[Data items]
┌──

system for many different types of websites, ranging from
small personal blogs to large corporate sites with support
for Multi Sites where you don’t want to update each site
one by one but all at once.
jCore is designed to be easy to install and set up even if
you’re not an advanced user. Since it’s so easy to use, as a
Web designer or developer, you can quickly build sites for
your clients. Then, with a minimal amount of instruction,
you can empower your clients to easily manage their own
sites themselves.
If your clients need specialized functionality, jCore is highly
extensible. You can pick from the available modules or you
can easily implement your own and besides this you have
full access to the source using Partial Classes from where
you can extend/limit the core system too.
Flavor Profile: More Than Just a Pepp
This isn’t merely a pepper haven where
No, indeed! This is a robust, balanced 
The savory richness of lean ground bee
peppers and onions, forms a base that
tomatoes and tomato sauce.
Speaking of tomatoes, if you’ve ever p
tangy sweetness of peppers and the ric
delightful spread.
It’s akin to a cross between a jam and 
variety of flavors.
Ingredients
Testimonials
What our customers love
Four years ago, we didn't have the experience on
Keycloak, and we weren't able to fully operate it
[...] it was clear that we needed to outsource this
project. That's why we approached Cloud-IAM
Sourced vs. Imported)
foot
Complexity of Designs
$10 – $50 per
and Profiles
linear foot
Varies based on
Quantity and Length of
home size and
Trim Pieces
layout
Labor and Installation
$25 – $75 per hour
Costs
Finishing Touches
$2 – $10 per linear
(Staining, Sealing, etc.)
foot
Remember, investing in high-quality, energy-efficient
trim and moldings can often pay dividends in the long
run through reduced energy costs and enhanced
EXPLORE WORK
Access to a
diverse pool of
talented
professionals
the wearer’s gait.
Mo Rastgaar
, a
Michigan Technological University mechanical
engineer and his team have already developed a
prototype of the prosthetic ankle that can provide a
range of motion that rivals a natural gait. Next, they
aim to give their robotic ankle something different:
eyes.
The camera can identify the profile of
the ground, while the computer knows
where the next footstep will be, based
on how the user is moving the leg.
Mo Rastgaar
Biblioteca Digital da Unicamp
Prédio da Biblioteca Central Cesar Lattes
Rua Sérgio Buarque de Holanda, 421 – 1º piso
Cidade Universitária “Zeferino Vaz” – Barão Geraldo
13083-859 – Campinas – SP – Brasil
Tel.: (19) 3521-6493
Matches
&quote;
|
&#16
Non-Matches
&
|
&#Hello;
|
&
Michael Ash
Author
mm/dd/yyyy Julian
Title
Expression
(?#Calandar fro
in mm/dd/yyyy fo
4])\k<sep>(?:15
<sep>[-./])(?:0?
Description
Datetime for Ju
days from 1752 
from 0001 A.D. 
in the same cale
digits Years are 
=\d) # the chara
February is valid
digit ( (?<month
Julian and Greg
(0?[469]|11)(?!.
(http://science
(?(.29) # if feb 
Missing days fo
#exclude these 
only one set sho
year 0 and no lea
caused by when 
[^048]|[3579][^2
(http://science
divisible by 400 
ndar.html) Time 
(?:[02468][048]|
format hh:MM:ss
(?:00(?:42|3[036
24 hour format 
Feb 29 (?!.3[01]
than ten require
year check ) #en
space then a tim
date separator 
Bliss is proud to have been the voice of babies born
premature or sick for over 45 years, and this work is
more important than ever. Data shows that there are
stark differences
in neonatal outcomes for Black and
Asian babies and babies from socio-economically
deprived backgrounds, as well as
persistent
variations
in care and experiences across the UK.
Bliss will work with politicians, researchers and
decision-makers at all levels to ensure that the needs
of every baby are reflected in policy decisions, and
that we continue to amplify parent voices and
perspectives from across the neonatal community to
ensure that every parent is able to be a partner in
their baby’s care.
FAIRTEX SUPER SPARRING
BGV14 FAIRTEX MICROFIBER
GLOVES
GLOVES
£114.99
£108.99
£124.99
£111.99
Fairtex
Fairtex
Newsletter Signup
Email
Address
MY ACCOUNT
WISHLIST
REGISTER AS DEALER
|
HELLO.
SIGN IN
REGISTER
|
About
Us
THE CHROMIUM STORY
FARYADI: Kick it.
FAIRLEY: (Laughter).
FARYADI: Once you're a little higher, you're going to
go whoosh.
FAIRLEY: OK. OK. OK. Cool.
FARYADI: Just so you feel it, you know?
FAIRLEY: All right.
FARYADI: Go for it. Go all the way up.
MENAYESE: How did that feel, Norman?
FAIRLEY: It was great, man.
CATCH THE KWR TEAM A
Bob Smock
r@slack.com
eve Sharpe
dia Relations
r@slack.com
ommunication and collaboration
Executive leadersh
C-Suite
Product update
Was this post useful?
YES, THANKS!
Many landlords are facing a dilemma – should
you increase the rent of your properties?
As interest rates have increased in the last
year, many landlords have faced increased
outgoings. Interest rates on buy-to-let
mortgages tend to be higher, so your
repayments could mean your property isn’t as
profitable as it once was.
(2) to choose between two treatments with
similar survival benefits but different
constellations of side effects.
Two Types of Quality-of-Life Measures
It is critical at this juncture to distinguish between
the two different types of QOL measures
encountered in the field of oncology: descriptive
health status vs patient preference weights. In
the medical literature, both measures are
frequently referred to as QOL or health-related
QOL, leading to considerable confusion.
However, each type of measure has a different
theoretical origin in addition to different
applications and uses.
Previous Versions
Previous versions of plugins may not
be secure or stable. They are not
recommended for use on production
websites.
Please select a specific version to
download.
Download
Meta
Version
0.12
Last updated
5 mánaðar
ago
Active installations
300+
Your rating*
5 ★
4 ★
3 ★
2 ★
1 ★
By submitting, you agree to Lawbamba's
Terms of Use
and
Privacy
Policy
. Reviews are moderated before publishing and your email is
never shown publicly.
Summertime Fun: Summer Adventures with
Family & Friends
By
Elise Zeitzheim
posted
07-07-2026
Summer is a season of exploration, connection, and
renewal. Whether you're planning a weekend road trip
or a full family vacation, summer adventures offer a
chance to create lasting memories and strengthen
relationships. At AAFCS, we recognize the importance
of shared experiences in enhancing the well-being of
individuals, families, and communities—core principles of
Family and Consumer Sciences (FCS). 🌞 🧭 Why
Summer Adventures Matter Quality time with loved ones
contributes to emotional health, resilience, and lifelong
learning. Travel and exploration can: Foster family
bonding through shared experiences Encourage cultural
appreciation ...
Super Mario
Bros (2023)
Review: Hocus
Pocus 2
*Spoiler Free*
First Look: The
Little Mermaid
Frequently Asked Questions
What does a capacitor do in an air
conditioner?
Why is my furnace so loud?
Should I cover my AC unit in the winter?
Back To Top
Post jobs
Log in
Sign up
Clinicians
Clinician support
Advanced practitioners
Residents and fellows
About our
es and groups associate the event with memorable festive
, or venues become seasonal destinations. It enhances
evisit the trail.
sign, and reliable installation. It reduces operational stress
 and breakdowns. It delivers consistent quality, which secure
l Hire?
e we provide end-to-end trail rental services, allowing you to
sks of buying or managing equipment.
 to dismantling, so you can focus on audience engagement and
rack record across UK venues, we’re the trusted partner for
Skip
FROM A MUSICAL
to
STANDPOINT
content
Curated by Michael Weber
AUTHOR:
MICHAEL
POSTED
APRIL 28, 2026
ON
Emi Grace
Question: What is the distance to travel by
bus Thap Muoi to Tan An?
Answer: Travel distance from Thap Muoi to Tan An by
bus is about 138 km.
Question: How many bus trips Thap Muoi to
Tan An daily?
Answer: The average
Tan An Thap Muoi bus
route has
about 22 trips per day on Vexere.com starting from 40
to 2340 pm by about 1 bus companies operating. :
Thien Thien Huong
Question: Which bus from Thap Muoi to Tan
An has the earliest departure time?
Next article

└──

● ACTION ITEM
When you answer, return the records above exactly as they stand.

● EXERCISE ANSWER
system for many different types of websites, ranging from
small personal blogs to large corporate sites with support
for Multi Sites where you don’t want to update each site
one by one but all at once.
jCore is designed to be easy to install and set up even if
you’re not an advanced user. Since it’s so easy to use, as a
Web designer or developer, you can quickly build sites for
your clients. Then, with a minimal amount of instruction,
you can empower your clients to easily manage their own
sites themselves.
If your clients need specialized functionality, jCore is highly
extensible. You can pick from the available modules or you
can easily implement your own and besides this you have
full access to the source using Partial Classes from where
you can extend/limit the core system too.
Flavor Profile: More Than Just a Pepp
This isn’t merely a pepper haven where
No, indeed! This is a robust, balanced 
The savory richness of lean ground bee
peppers and onions, forms a base that
tomatoes and tomato sauce.
Speaking of tomatoes, if you’ve ever p
tangy sweetness of peppers and the ric
delightful spread.
It’s akin to a cross between a jam and 
variety of flavors.
Ingredients
Testimonials
What our customers love
Four years ago, we didn't have the experience on
Keycloak, and we weren't able to fully operate it
[...] it was clear that we needed to outsource this
project. That's why we approached Cloud-IAM
Sourced vs. Imported)
foot
Complexity of Designs
$10 – $50 per
and Profiles
linear foot
Varies based on
Quantity and Length of
home size and
Trim Pieces
layout
Labor and Installation
$25 – $75 per hour
Costs
Finishing Touches
$2 – $10 per linear
(Staining, Sealing, etc.)
foot
Remember, investing in high-quality, energy-efficient
trim and moldings can often pay dividends in the long
run through reduced energy costs and enhanced
EXPLORE WORK
Access to a
diverse pool of
talented
professionals
the wearer’s gait.
Mo Rastgaar
, a
Michigan Technological University mechanical
engineer and his team have already developed a
prototype of the prosthetic ankle that can provide a
range of motion that rivals a natural gait. Next, they
aim to give their robotic ankle something different:
eyes.
The camera can identify the profile of
the ground, while the computer knows
where the next footstep will be, based
on how the user is moving the leg.
Mo Rastgaar
Biblioteca Digital da Unicamp
Prédio da Biblioteca Central Cesar Lattes
Rua Sérgio Buarque de Holanda, 421 – 1º piso
Cidade Universitária “Zeferino Vaz” – Barão Geraldo
13083-859 – Campinas – SP – Brasil
Tel.: (19) 3521-6493
Matches
&quote;
|
&#16
Non-Matches
&
|
&#Hello;
|
&
Michael Ash
Author
mm/dd/yyyy Julian
Title
Expression
(?#Calandar fro
in mm/dd/yyyy fo
4])\k<sep>(?:15
<sep>[-./])(?:0?
Description
Datetime for Ju
days from 1752 
from 0001 A.D. 
in the same cale
digits Years are 
=\d) # the chara
February is valid
digit ( (?<month
Julian and Greg
(0?[469]|11)(?!.
(http://science
(?(.29) # if feb 
Missing days fo
#exclude these 
only one set sho
year 0 and no lea
caused by when 
[^048]|[3579][^2
(http://science
divisible by 400 
ndar.html) Time 
(?:[02468][048]|
format hh:MM:ss
(?:00(?:42|3[036
24 hour format 
Feb 29 (?!.3[01]
than ten require
year check ) #en
space then a tim
date separator 
Bliss is proud to have been the voice of babies born
premature or sick for over 45 years, and this work is
more important than ever. Data shows that there are
stark differences
in neonatal outcomes for Black and
Asian babies and babies from socio-economically
deprived backgrounds, as well as
persistent
variations
in care and experiences across the UK.
Bliss will work with politicians, researchers and
decision-makers at all levels to ensure that the needs
of every baby are reflected in policy decisions, and
that we continue to amplify parent voices and
perspectives from across the neonatal community to
ensure that every parent is able to be a partner in
their baby’s care.
FAIRTEX SUPER SPARRING
BGV14 FAIRTEX MICROFIBER
GLOVES
GLOVES
£114.99
£108.99
£124.99
£111.99
Fairtex
Fairtex
Newsletter Signup
Email
Address
MY ACCOUNT
WISHLIST
REGISTER AS DEALER
|
HELLO.
SIGN IN
REGISTER
|
About
Us
THE CHROMIUM STORY
FARYADI: Kick it.
FAIRLEY: (Laughter).
FARYADI: Once you're a little higher, you're going to
go whoosh.
FAIRLEY: OK. OK. OK. Cool.
FARYADI: Just so you feel it, you know?
FAIRLEY: All right.
FARYADI: Go for it. Go all the way up.
MENAYESE: How did that feel, Norman?
FAIRLEY: It was great, man.
CATCH THE KWR TEAM A
Bob Smock
r@slack.com
eve Sharpe
dia Relations
r@slack.com
ommunication and collaboration
Executive leadersh
C-Suite
Product update
Was this post useful?
YES, THANKS!
Many landlords are facing a dilemma – should
you increase the rent of your properties?
As interest rates have increased in the last
year, many landlords have faced increased
outgoings. Interest rates on buy-to-let
mortgages tend to be higher, so your
repayments could mean your property isn’t as
profitable as it once was.
(2) to choose between two treatments with
similar survival benefits but different
constellations of side effects.
Two Types of Quality-of-Life Measures
It is critical at this juncture to distinguish between
the two different types of QOL measures
encountered in the field of oncology: descriptive
health status vs patient preference weights. In
the medical literature, both measures are
frequently referred to as QOL or health-related
QOL, leading to considerable confusion.
However, each type of measure has a different
theoretical origin in addition to different
applications and uses.
Previous Versions
Previous versions of plugins may not
be secure or stable. They are not
recommended for use on production
websites.
Please select a specific version to
download.
Download
Meta
Version
0.12
Last updated
5 mánaðar
ago
Active installations
300+
Your rating*
5 ★
4 ★
3 ★
2 ★
1 ★
By submitting, you agree to Lawbamba's
Terms of Use
and
Privacy
Policy
. Reviews are moderated before publishing and your email is
never shown publicly.
Summertime Fun: Summer Adventures with
Family & Friends
By
Elise Zeitzheim
posted
07-07-2026
Summer is a season of exploration, connection, and
renewal. Whether you're planning a weekend road trip
or a full family vacation, summer adventures offer a
chance to create lasting memories and strengthen
relationships. At AAFCS, we recognize the importance
of shared experiences in enhancing the well-being of
individuals, families, and communities—core principles of
Family and Consumer Sciences (FCS). 🌞 🧭 Why
Summer Adventures Matter Quality time with loved ones
contributes to emotional health, resilience, and lifelong
learning. Travel and exploration can: Foster family
bonding through shared experiences Encourage cultural
appreciation ...
Super Mario
Bros (2023)
Review: Hocus
Pocus 2
*Spoiler Free*
First Look: The
Little Mermaid
Frequently Asked Questions
What does a capacitor do in an air
conditioner?
Why is my furnace so loud?
Should I cover my AC unit in the winter?
Back To Top
Post jobs
Log in
Sign up
Clinicians
Clinician support
Advanced practitioners
Residents and fellows
About our
es and groups associate the event with memorable festive
, or venues become seasonal destinations. It enhances
evisit the trail.
sign, and reliable installation. It reduces operational stress
 and breakdowns. It delivers consistent quality, which secure
l Hire?
e we provide end-to-end trail rental services, allowing you to
sks of buying or managing equipment.
 to dismantling, so you can focus on audience engagement and
rack record across UK venues, we’re the trusted partner for
Skip
FROM A MUSICAL
to
STANDPOINT
content
Curated by Michael Weber
AUTHOR:
MICHAEL
POSTED
APRIL 28, 2026
ON
Emi Grace
Question: What is the distance to travel by
bus Thap Muoi to Tan An?
Answer: Travel distance from Thap Muoi to Tan An by
bus is about 138 km.
Question: How many bus trips Thap Muoi to
Tan An daily?
Answer: The average
Tan An Thap Muoi bus
route has
about 22 trips per day on Vexere.com starting from 40
to 2340 pm by about 1 bus companies operating. :
Thien Thien Huong
Question: Which bus from Thap Muoi to Tan
An has the earliest departure time?
Next article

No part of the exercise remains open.